(Data extracted from a collection)

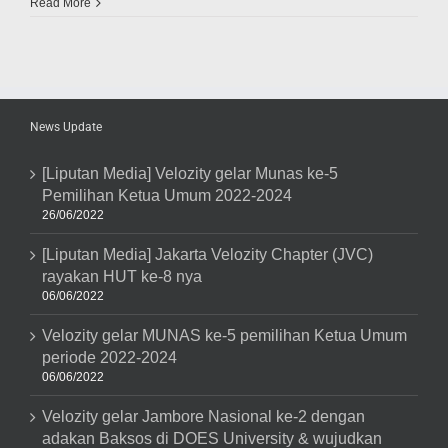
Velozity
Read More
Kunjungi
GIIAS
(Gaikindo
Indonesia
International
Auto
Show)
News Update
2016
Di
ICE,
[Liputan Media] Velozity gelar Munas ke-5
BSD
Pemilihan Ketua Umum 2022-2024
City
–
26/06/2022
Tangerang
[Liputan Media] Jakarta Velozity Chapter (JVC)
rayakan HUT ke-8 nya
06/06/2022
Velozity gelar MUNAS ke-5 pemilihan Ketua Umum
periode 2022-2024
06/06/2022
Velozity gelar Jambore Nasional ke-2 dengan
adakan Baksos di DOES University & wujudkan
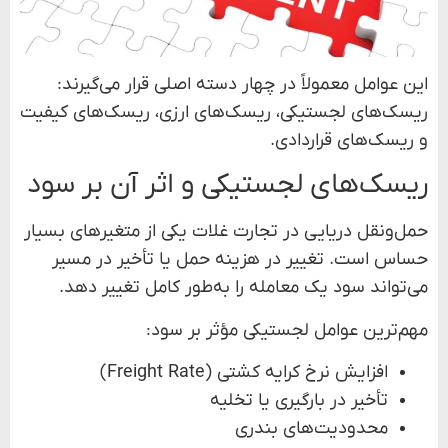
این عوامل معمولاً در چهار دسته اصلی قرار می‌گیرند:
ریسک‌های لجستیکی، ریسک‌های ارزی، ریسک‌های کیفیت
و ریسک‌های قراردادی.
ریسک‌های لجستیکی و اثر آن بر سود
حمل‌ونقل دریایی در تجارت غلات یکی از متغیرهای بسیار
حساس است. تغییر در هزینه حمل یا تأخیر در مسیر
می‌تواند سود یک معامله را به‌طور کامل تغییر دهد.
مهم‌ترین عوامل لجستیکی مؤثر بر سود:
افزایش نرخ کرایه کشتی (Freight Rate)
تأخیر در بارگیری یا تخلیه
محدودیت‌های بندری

--

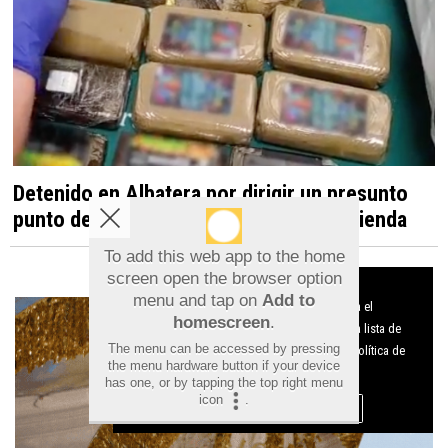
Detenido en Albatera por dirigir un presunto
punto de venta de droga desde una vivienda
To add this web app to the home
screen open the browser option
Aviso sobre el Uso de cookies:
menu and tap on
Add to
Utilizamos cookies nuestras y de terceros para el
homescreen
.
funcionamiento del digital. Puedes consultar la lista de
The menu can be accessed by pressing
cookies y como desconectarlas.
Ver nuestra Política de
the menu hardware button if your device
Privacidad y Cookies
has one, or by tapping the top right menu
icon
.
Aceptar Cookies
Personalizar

> [Exercise brief]: For each line above that contains the word "Ketua", give the line as it is written.

> [Response area]:
Pemilihan Ketua Umum 2022-2024
Velozity gelar MUNAS ke-5 pemilihan Ketua Umum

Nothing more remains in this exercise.